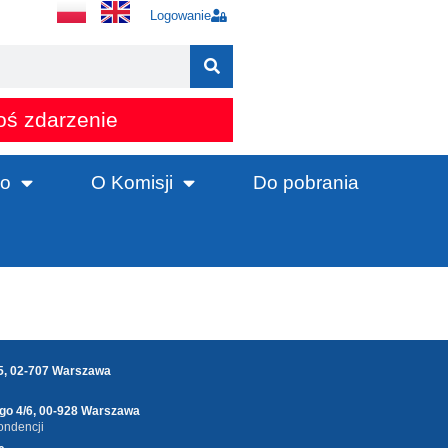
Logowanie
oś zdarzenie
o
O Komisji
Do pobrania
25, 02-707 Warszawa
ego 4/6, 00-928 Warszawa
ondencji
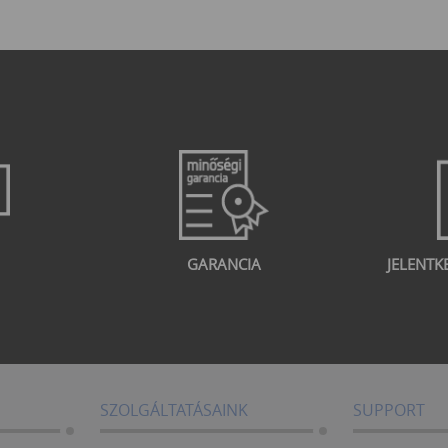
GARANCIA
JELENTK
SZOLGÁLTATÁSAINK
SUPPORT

## WORK INSTRUCTION
Repeat only the lines from the one with "oś zdarzenie" through the end of the data, both included and exactly as written. Pictures stay out of the copy.

## OUTPUT FOR THIS EXERCISE
oś zdarzenie
o
O Komisji
Do pobrania
25, 02-707 Warszawa
ego 4/6, 00-928 Warszawa
ondencji
GARANCIA
JELENTK
SZOLGÁLTATÁSAINK
SUPPORT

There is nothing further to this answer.